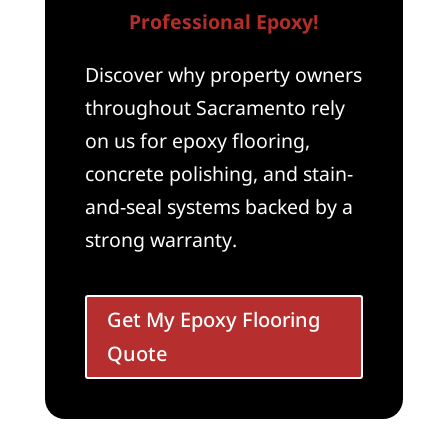
Professional Epoxy!
Discover why property owners
throughout Sacramento rely
on us for epoxy flooring,
concrete polishing, and stain-
and-seal systems backed by a
strong warranty.
Get My Epoxy Flooring
Quote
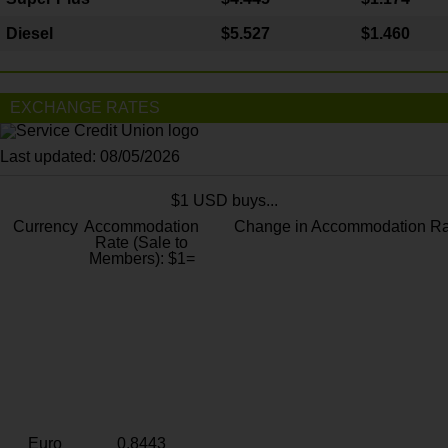
Diesel
$5.527
$1.460
EXCHANGE RATES
Last updated: 08/05/2026
$1 USD buys...
Currency
Accommodation
Change in Accommodation Ra
Rate (Sale to
Members): $1=
Euro
0.8443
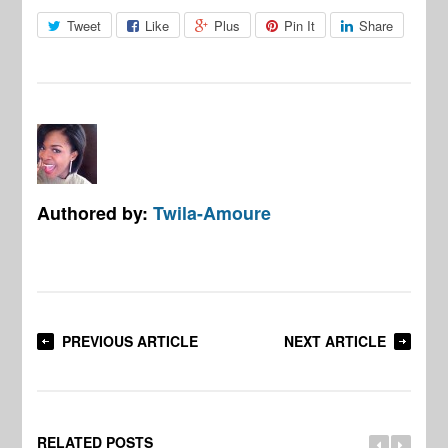
Tweet
Like
Plus
Pin It
Share
Authored by:
Twila-Amoure
PREVIOUS ARTICLE
NEXT ARTICLE
RELATED POSTS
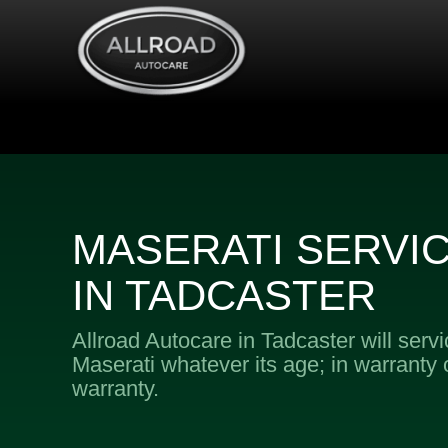
MASERATI SERVI
IN TADCASTER
Allroad Autocare in Tadcaster will serv
Maserati whatever its age; in warranty o
warranty.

*****

WORK TASK: Find every line above where the word "warranty" occurs, and copy that line.

RESPONSE BELOW:
strong warranty.
Maserati whatever its age; in warranty o
warranty.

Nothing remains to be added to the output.